A nova Inquisição: igreja identitária põe na cadeia quem não diz amém a tudo

.Foto: Bigstock

Pai nega tratamento experimental forçado e acaba preso por chamar a própria filha de menina.

Durante muito tempo, parecia um axioma das democracias a separação entre igreja e Estado. Mas isso só durou até o ponto em que conseguimos definir como igreja aquilo que é. A partir do momento em que determinadas crendices tornam-se famosas na elite cultural, intelectual e política, convertem-se em políticas de Estado. Falamos aqui de fé, mas não da fé declarada, aquela que vemos nas religiões. É a fé envergonhada, que se traveste de ciência sem ser, mas que bota gente na cadeia com o poder do Estado.

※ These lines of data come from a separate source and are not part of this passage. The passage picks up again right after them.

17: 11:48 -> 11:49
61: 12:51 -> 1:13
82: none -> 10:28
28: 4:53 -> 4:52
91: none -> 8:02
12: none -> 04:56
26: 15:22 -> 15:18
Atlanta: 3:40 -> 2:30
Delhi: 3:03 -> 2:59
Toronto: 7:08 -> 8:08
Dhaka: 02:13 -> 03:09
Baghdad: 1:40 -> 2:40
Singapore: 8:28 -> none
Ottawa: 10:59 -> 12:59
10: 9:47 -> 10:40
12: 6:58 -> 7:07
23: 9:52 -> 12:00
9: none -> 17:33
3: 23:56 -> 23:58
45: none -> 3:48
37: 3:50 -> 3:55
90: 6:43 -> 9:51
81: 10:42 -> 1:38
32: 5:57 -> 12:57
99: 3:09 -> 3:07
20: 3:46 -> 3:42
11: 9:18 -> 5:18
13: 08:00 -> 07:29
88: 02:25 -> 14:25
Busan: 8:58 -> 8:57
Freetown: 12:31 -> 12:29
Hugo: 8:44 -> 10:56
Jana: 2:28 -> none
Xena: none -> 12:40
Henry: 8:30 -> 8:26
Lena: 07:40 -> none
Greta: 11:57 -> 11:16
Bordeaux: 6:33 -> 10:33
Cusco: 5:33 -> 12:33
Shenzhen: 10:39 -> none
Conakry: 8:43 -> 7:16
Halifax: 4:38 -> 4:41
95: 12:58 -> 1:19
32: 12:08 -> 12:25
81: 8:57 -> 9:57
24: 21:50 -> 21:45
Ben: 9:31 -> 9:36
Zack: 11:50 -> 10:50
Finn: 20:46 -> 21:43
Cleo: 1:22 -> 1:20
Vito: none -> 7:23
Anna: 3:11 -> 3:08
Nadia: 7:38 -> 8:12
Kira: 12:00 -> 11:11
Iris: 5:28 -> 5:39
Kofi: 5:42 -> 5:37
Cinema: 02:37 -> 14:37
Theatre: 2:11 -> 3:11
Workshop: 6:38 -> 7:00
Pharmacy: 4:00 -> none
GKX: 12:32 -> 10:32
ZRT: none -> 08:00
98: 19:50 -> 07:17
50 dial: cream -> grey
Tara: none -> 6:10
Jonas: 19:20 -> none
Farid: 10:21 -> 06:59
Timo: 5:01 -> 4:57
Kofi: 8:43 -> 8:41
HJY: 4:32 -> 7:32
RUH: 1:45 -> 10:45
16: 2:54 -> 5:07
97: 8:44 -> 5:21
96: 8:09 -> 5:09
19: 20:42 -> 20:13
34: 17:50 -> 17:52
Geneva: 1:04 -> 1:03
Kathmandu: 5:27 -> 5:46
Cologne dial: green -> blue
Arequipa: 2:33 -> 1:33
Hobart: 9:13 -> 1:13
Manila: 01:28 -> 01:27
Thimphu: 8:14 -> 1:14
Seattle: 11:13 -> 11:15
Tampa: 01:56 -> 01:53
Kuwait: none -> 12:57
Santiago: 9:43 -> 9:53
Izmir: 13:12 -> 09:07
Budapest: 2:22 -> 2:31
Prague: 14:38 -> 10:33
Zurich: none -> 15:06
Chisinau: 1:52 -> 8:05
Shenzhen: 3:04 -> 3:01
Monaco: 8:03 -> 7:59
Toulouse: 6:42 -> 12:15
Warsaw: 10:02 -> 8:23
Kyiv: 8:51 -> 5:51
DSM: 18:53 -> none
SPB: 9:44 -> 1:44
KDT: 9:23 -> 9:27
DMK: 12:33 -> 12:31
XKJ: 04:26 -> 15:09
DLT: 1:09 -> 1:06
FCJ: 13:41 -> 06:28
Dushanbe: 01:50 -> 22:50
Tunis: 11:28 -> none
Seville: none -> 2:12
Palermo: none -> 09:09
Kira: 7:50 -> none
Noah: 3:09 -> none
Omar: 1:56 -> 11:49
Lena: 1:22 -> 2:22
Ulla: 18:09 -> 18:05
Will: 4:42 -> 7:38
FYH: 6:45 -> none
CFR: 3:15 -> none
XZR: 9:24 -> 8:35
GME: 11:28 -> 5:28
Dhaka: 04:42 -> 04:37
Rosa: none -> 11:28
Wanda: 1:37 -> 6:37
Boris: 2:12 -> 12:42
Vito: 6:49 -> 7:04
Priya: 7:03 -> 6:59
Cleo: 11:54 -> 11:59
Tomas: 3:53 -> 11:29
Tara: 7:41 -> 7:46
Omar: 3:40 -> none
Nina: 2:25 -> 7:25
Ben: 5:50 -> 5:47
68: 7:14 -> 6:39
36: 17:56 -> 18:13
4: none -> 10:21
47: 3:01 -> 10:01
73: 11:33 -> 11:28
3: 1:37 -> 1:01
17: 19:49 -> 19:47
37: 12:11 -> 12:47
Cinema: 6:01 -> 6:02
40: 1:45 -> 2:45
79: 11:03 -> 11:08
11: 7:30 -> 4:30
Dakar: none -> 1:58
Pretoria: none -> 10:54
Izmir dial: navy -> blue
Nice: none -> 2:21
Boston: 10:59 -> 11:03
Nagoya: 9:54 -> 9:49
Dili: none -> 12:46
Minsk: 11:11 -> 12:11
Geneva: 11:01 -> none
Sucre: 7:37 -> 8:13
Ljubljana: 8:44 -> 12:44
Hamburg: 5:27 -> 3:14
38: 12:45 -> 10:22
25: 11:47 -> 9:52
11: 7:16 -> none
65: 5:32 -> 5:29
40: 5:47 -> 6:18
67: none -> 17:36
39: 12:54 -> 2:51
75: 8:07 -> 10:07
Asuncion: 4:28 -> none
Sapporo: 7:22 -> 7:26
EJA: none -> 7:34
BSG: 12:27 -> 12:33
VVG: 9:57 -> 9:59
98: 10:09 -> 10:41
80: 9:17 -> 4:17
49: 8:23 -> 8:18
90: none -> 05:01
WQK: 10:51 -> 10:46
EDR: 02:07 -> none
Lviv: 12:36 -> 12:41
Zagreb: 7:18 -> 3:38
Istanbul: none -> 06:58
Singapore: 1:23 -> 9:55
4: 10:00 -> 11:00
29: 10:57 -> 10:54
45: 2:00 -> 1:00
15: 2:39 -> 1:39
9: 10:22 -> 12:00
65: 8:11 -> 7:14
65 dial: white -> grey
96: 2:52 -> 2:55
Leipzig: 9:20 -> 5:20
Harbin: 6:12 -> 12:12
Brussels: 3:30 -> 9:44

Eu tinha uma avó espírita kardecista, frequentadora fervorosa de mesa branca, dessas que tanto estiveram em alta nos anos 1970. Diante dos questionamentos da família católica, não tinha o menor pudor ao se justificar. Era ciência, estava comprovado. Não lembrava onde tinha lido, aparentemente era uma revista da cabeleireira. De maneira alguma estava se distanciando da fé na qual fora criada. Jesus nos proteja disso, amém! Tratava-se de algo diferente e os católicos da família, ignorantes que eram, ainda não sabiam. A ciência havia comprovado que a nova religião dela era científica. Morreu jurando isso. Pelo menos não mandou prender ninguém porque discordava.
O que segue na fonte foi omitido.